■ **Assigned task**
Take the entries below and retype them word for word, excluding the images.

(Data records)
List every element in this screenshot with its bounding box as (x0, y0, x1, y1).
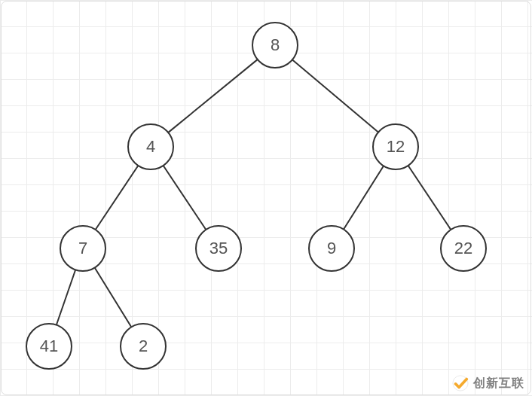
tree-node-22: 22 (440, 225, 487, 272)
tree-node-41: 41 (26, 323, 72, 370)
tree-edge (293, 60, 378, 132)
tree-node-7: 7 (60, 225, 106, 272)
tree-node-value: 9 (327, 239, 336, 258)
tree-edge (344, 166, 384, 229)
tree-node-value: 12 (387, 137, 405, 157)
tree-node-35: 35 (195, 225, 242, 272)
tree-node-value: 7 (78, 239, 87, 258)
tree-node-value: 41 (40, 337, 58, 356)
tree-node-value: 4 (146, 137, 155, 157)
tree-node-value: 22 (454, 239, 472, 258)
tree-edge (164, 166, 206, 229)
tree-edge (57, 270, 75, 324)
tree-node-value: 2 (139, 337, 148, 356)
tree-edge (408, 166, 451, 229)
watermark-text: 创新互联 (473, 376, 524, 391)
tree-node-value: 8 (271, 35, 280, 55)
tree-node-value: 35 (209, 239, 228, 258)
tree-node-4: 4 (127, 123, 174, 170)
tree-edge (96, 166, 138, 229)
tree-node-12: 12 (372, 123, 419, 170)
diagram-canvas: 8 4 12 7 35 9 22 41 2 创新互联 (0, 0, 532, 396)
tree-edge (169, 60, 257, 133)
tree-node-root: 8 (252, 22, 298, 69)
tree-edge (95, 268, 131, 326)
tree-node-9: 9 (308, 225, 355, 272)
watermark: 创新互联 (452, 375, 524, 391)
tree-node-2: 2 (120, 323, 167, 370)
orange-check-logo-icon (452, 375, 469, 391)
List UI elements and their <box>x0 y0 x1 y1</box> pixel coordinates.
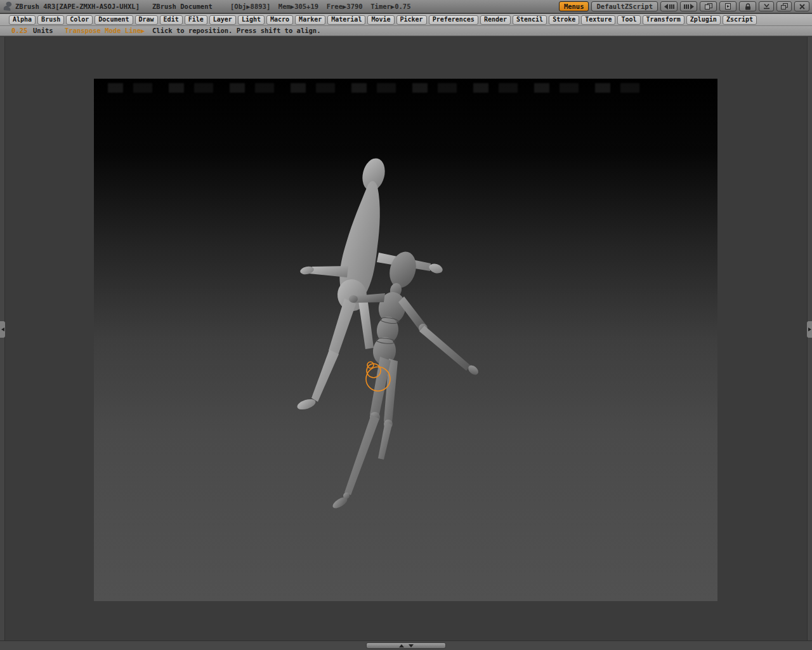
menu-item-tool[interactable]: Tool <box>617 15 640 25</box>
left-tray-toggle[interactable] <box>0 321 5 338</box>
tray-scroll-left-button[interactable] <box>660 1 678 11</box>
status-hint: Click to reposition. Press shift to alig… <box>152 26 321 36</box>
menu-item-zplugin[interactable]: Zplugin <box>686 15 721 25</box>
scene-3d-view[interactable] <box>94 79 717 601</box>
title-bar: ZBrush 4R3[ZAPE-ZMXH-ASOJ-UHXL] ZBrush D… <box>0 0 812 13</box>
bg-figure-left-thigh <box>329 298 356 355</box>
menu-item-zscript[interactable]: Zscript <box>723 15 757 25</box>
minimize-icon <box>763 3 770 10</box>
right-arrow-icon <box>808 328 811 331</box>
bg-figure-left-arm <box>309 266 348 277</box>
menu-item-light[interactable]: Light <box>238 15 265 25</box>
menu-item-color[interactable]: Color <box>66 15 93 25</box>
fg-figure-front-shin <box>344 415 379 495</box>
menu-item-picker[interactable]: Picker <box>396 15 427 25</box>
app-title: ZBrush 4R3[ZAPE-ZMXH-ASOJ-UHXL] <box>15 0 140 13</box>
session-stats: [Obj▶8893] Mem▶305+19 Free▶3790 Timer▶0.… <box>230 0 410 13</box>
restore-button[interactable] <box>776 1 792 11</box>
menu-item-transform[interactable]: Transform <box>643 15 684 25</box>
scroll-left-icon <box>664 4 674 10</box>
background-mannequin[interactable] <box>296 156 431 412</box>
tray-scroll-right-button[interactable] <box>680 1 697 11</box>
menu-item-macro[interactable]: Macro <box>266 15 293 25</box>
left-arrow-icon <box>1 328 4 331</box>
workspace-background[interactable] <box>0 37 812 650</box>
menu-bar: Alpha Brush Color Document Draw Edit Fil… <box>0 14 812 26</box>
right-tray-rail <box>807 37 812 650</box>
restore-icon <box>781 3 788 10</box>
units-value: 0.25 <box>11 26 27 36</box>
document-copy-icon <box>705 3 712 10</box>
menu-item-edit[interactable]: Edit <box>160 15 183 25</box>
titlebar-controls: Menus DefaultZScript <box>559 1 809 11</box>
document-copy-button[interactable] <box>700 1 717 11</box>
zbrush-logo-icon <box>2 1 13 15</box>
menu-item-marker[interactable]: Marker <box>295 15 325 25</box>
bg-figure-left-shin <box>311 350 339 402</box>
fg-figure-head <box>386 249 420 291</box>
menu-item-preferences[interactable]: Preferences <box>429 15 478 25</box>
menu-item-layer[interactable]: Layer <box>209 15 236 25</box>
fg-figure-left-elbow <box>349 295 358 303</box>
minimize-button[interactable] <box>759 1 774 11</box>
document-canvas[interactable] <box>94 79 717 601</box>
arrow-up-icon <box>399 644 404 647</box>
left-tray-rail <box>0 37 5 650</box>
menus-button[interactable]: Menus <box>559 1 589 11</box>
right-tray-toggle[interactable] <box>807 321 812 338</box>
document-title: ZBrush Document <box>152 0 213 13</box>
menu-item-material[interactable]: Material <box>327 15 365 25</box>
fg-figure-back-shin <box>378 421 392 460</box>
close-icon <box>799 4 805 10</box>
menu-item-stencil[interactable]: Stencil <box>513 15 547 25</box>
menu-item-alpha[interactable]: Alpha <box>9 15 36 25</box>
bg-figure-right-thigh <box>358 301 374 349</box>
menu-item-file[interactable]: File <box>185 15 207 25</box>
document-export-icon <box>724 3 732 10</box>
menu-item-document[interactable]: Document <box>95 15 133 25</box>
close-button[interactable] <box>794 1 809 11</box>
fg-figure-right-forearm <box>419 326 471 371</box>
scroll-right-icon <box>684 4 694 10</box>
lock-button[interactable] <box>739 1 756 11</box>
arrow-down-icon <box>409 644 414 647</box>
menu-item-brush[interactable]: Brush <box>37 15 64 25</box>
units-label: Units <box>33 26 53 36</box>
status-bar: 0.25 Units Transpose Mode Line▶ Click to… <box>0 26 812 36</box>
menu-item-texture[interactable]: Texture <box>581 15 615 25</box>
bottom-tray-toggle[interactable] <box>366 642 446 649</box>
menu-item-stroke[interactable]: Stroke <box>549 15 579 25</box>
bottom-tray-bar <box>0 640 812 650</box>
document-export-button[interactable] <box>719 1 737 11</box>
menu-item-render[interactable]: Render <box>480 15 511 25</box>
menu-item-movie[interactable]: Movie <box>367 15 394 25</box>
menu-item-draw[interactable]: Draw <box>135 15 158 25</box>
transpose-mode-label: Transpose Mode Line▶ <box>65 26 145 36</box>
default-zscript-button[interactable]: DefaultZScript <box>591 1 658 11</box>
lock-icon <box>745 3 751 10</box>
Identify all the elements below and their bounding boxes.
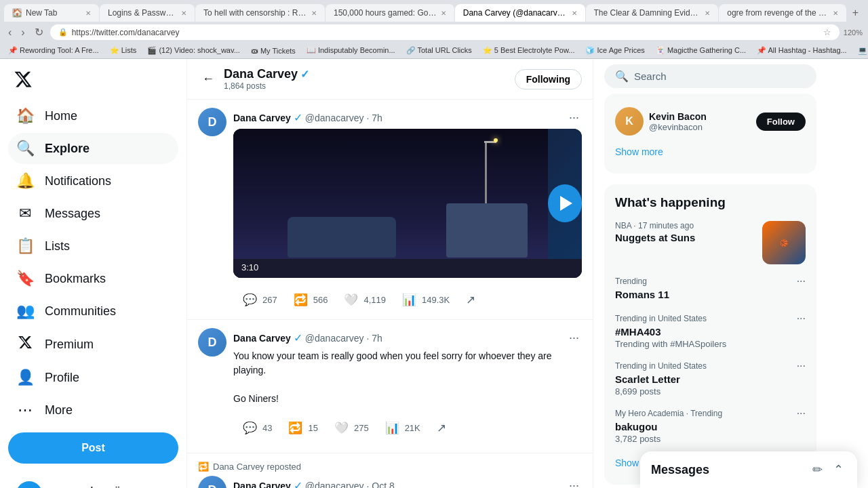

■ **Response area**
List every element in this screenshot with its bounding box as (x0, y0, x1, y1).
tree-node-22: 22 (440, 225, 487, 272)
tree-node-41: 41 (26, 323, 72, 370)
tree-edge (293, 60, 378, 132)
tree-node-7: 7 (60, 225, 106, 272)
tree-node-value: 9 (327, 239, 336, 258)
tree-edge (344, 166, 384, 229)
tree-node-value: 12 (387, 137, 405, 157)
tree-node-35: 35 (195, 225, 242, 272)
tree-node-value: 7 (78, 239, 87, 258)
tree-node-value: 41 (40, 337, 58, 356)
tree-node-value: 4 (146, 137, 155, 157)
tree-node-value: 22 (454, 239, 472, 258)
tree-edge (164, 166, 206, 229)
tree-edge (57, 270, 75, 324)
tree-node-value: 2 (139, 337, 148, 356)
tree-edge (408, 166, 451, 229)
watermark-text: 创新互联 (473, 376, 524, 391)
tree-node-value: 8 (271, 35, 280, 55)
tree-node-value: 35 (209, 239, 228, 258)
tree-node-4: 4 (127, 123, 174, 170)
tree-edge (96, 166, 138, 229)
tree-node-12: 12 (372, 123, 419, 170)
diagram-canvas: 8 4 12 7 35 9 22 41 2 创新互联 (0, 0, 532, 396)
tree-edge (169, 60, 257, 133)
tree-node-root: 8 (252, 22, 298, 69)
tree-edge (95, 268, 131, 326)
tree-node-9: 9 (308, 225, 355, 272)
watermark: 创新互联 (452, 375, 524, 391)
tree-node-2: 2 (120, 323, 167, 370)
orange-check-logo-icon (452, 375, 469, 391)
List UI elements and their <box>x0 y0 x1 y1</box> pixel coordinates.
menu-item-tool[interactable]: Tool <box>617 15 640 25</box>
left-tray-toggle[interactable] <box>0 321 5 338</box>
tray-scroll-left-button[interactable] <box>660 1 678 11</box>
status-hint: Click to reposition. Press shift to alig… <box>152 26 321 36</box>
menu-item-zplugin[interactable]: Zplugin <box>686 15 721 25</box>
scene-3d-view[interactable] <box>94 79 717 601</box>
title-bar: ZBrush 4R3[ZAPE-ZMXH-ASOJ-UHXL] ZBrush D… <box>0 0 812 13</box>
bg-figure-left-thigh <box>329 298 356 355</box>
menu-item-zscript[interactable]: Zscript <box>723 15 757 25</box>
minimize-icon <box>763 3 770 10</box>
right-arrow-icon <box>808 328 811 331</box>
bg-figure-left-arm <box>309 266 348 277</box>
menu-item-light[interactable]: Light <box>238 15 265 25</box>
menu-item-color[interactable]: Color <box>66 15 93 25</box>
fg-figure-front-shin <box>344 415 379 495</box>
menu-item-picker[interactable]: Picker <box>396 15 427 25</box>
app-title: ZBrush 4R3[ZAPE-ZMXH-ASOJ-UHXL] <box>15 0 140 13</box>
session-stats: [Obj▶8893] Mem▶305+19 Free▶3790 Timer▶0.… <box>230 0 410 13</box>
restore-button[interactable] <box>776 1 792 11</box>
menu-item-transform[interactable]: Transform <box>643 15 684 25</box>
scroll-left-icon <box>664 4 674 10</box>
background-mannequin[interactable] <box>296 156 431 412</box>
tray-scroll-right-button[interactable] <box>680 1 697 11</box>
menu-item-macro[interactable]: Macro <box>266 15 293 25</box>
left-arrow-icon <box>1 328 4 331</box>
workspace-background[interactable] <box>0 37 812 650</box>
menu-bar: Alpha Brush Color Document Draw Edit Fil… <box>0 14 812 26</box>
right-tray-rail <box>807 37 812 650</box>
restore-icon <box>781 3 788 10</box>
units-value: 0.25 <box>11 26 27 36</box>
document-copy-icon <box>705 3 712 10</box>
menu-item-edit[interactable]: Edit <box>160 15 183 25</box>
titlebar-controls: Menus DefaultZScript <box>559 1 809 11</box>
document-copy-button[interactable] <box>700 1 717 11</box>
zbrush-logo-icon <box>2 1 13 15</box>
menu-item-marker[interactable]: Marker <box>295 15 325 25</box>
bg-figure-left-shin <box>311 350 339 402</box>
fg-figure-head <box>386 249 420 291</box>
menu-item-preferences[interactable]: Preferences <box>429 15 478 25</box>
menu-item-layer[interactable]: Layer <box>209 15 236 25</box>
fg-figure-left-elbow <box>349 295 358 303</box>
minimize-button[interactable] <box>759 1 774 11</box>
document-canvas[interactable] <box>94 79 717 601</box>
arrow-up-icon <box>399 644 404 647</box>
left-tray-rail <box>0 37 5 650</box>
menus-button[interactable]: Menus <box>559 1 589 11</box>
right-tray-toggle[interactable] <box>807 321 812 338</box>
document-title: ZBrush Document <box>152 0 213 13</box>
menu-item-material[interactable]: Material <box>327 15 365 25</box>
fg-figure-back-shin <box>378 421 392 460</box>
close-icon <box>799 4 805 10</box>
menu-item-stencil[interactable]: Stencil <box>513 15 547 25</box>
menu-item-alpha[interactable]: Alpha <box>9 15 36 25</box>
bg-figure-right-thigh <box>358 301 374 349</box>
menu-item-file[interactable]: File <box>185 15 207 25</box>
document-export-icon <box>724 3 732 10</box>
menu-item-document[interactable]: Document <box>95 15 133 25</box>
close-button[interactable] <box>794 1 809 11</box>
fg-figure-right-forearm <box>419 326 471 371</box>
scroll-right-icon <box>684 4 694 10</box>
lock-button[interactable] <box>739 1 756 11</box>
arrow-down-icon <box>409 644 414 647</box>
menu-item-brush[interactable]: Brush <box>37 15 64 25</box>
units-label: Units <box>33 26 53 36</box>
status-bar: 0.25 Units Transpose Mode Line▶ Click to… <box>0 26 812 36</box>
menu-item-texture[interactable]: Texture <box>581 15 615 25</box>
bottom-tray-toggle[interactable] <box>366 642 446 649</box>
menu-item-stroke[interactable]: Stroke <box>549 15 579 25</box>
bottom-tray-bar <box>0 640 812 650</box>
document-export-button[interactable] <box>719 1 737 11</box>
menu-item-render[interactable]: Render <box>480 15 511 25</box>
menu-item-movie[interactable]: Movie <box>367 15 394 25</box>
menu-item-draw[interactable]: Draw <box>135 15 158 25</box>
transpose-mode-label: Transpose Mode Line▶ <box>65 26 145 36</box>
default-zscript-button[interactable]: DefaultZScript <box>591 1 658 11</box>
lock-icon <box>745 3 751 10</box>
Identify all the elements below and their bounding boxes.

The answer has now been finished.